Inevitably, there was also reason to snap out of that stupor and get angry. The In Memoriam montage always leaves out some important names, but it’s outrageous that Power Trip’s Riley Gale was omitted in the same year his band was nominated. Harry Styles walked away with a Grammy for “Watermelon Sugar,” a stale Wheat Thin of a song that would need a lot more than a surprise Dev Hynes bass solo to be salvaged. Timely social message aside, find me one person outside the Recording Academy who believes H.E.R.’s “I Can’t Breathe” was the Song Of The Year. It’s hard to view a W for Nas in the Best Rap Album race as anything but a lifetime achievement award, especially when a deserving Freddie Gibbs was right there. And after going overboard to anoint Billie Eilish last year, did they really have to double down in a year when Eilish’s material was so much less memorable? In the end, the academy could not restrain its old compulsions.
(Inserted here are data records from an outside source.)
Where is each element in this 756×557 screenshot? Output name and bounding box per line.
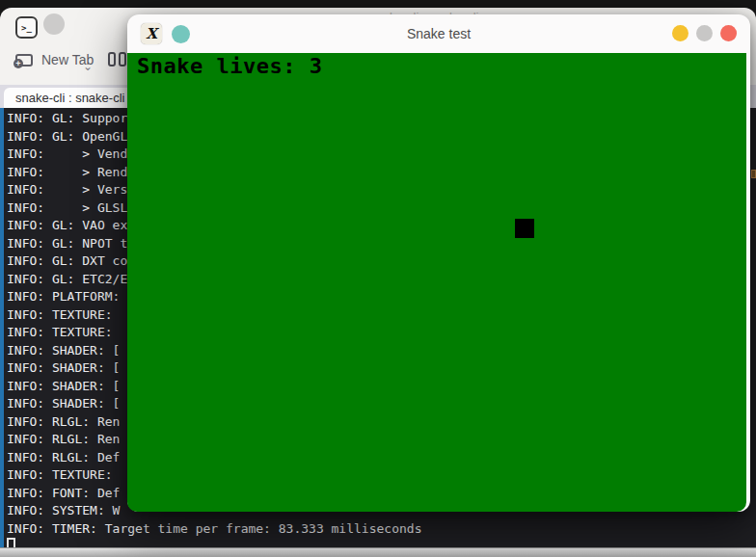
desktop: >_ snake-cli : snake-cli + New Tab ⌄ sna… (0, 0, 756, 557)
snake-square (515, 219, 534, 238)
maximize-button[interactable] (696, 25, 713, 41)
terminal-cursor (7, 538, 15, 547)
gray-dot-icon (43, 13, 65, 35)
terminal-edge-glyph (751, 170, 756, 178)
minimize-button[interactable] (672, 25, 688, 41)
taskbar-strip (0, 547, 756, 557)
plus-badge-icon: + (14, 59, 23, 68)
scroll-indicator[interactable] (0, 108, 4, 547)
terminal-app-icon[interactable]: >_ (15, 16, 38, 39)
snake-titlebar[interactable]: X Snake test (127, 14, 750, 53)
snake-window: X Snake test Snake lives: 3 (127, 14, 750, 512)
terminal-prompt-glyph: >_ (21, 23, 32, 33)
window-controls (672, 25, 737, 41)
snake-window-title: Snake test (127, 26, 750, 41)
new-tab-icon: + (15, 54, 33, 66)
tab-overview-icon[interactable] (108, 52, 129, 70)
close-button[interactable] (720, 25, 737, 41)
terminal-line: INFO: TIMER: Target time per frame: 83.3… (7, 520, 421, 539)
chevron-down-icon[interactable]: ⌄ (83, 60, 93, 73)
game-canvas[interactable]: Snake lives: 3 (127, 53, 746, 512)
tab-label: snake-cli : snake-cli (15, 91, 124, 105)
lives-hud: Snake lives: 3 (137, 54, 322, 78)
How ironic that “Everything I Wanted,” released just before last year’s sweep of the big four Grammy categories, is about dreams coming true and turning out to be nightmares. Eilish — who, lest we forget, is a genuine innovator and wunderkind — was already embarrassed of her own outsized success last year. Now her song bemoaning the perils of fame has cemented her reputation as a Grammy cliché rather than a vanguard talent. She didn’t do herself any favors by spending most of her Record Of The Year acceptance speech insisting that Megan Thee Stallion should have won, an echo of Adele’s 2017 spiel about how Beyoncé’s Lemonade towered over her own 25. (Beyoncé really did blaze a trail for Megan!) I understand the motivation to engage in this kind of performative modesty, but if you don’t want to win a Grammy, don’t submit your music. I’m sure Abel Tesfaye can explain this concept if you’d like further clarification.

Is it worth getting worked up about an awards show that was less objectionable than normal? One that was making obvious attempts to catch up with its moment with a more modern and inclusive slate of performers? One that adapted to the COVID era more gracefully than any other awards show thus far? Well, no; unless you have some personal stake, it’s not worth getting worked up about an awards show at all. Better to step back and dispassionately consider how this year’s ups and downs might affect the Grammys going forward. It will be interesting to see whether last night’s ceremony convinces any of the artists who’ve turned up their noses at the Recording Academy to give the institution another chance, or if the late-breaking return to form further alienates them. Can the Grammys be saved? Is it time for a competing awards ceremony with a fresh perspective to arise? The answers to those questions got a lot muddier Sunday night, which I guess is a net win for an entity whose reputation has been so dour for so long. But really, what are we doing here if the best we can say is that the Grammys weren’t nearly as bad as usual?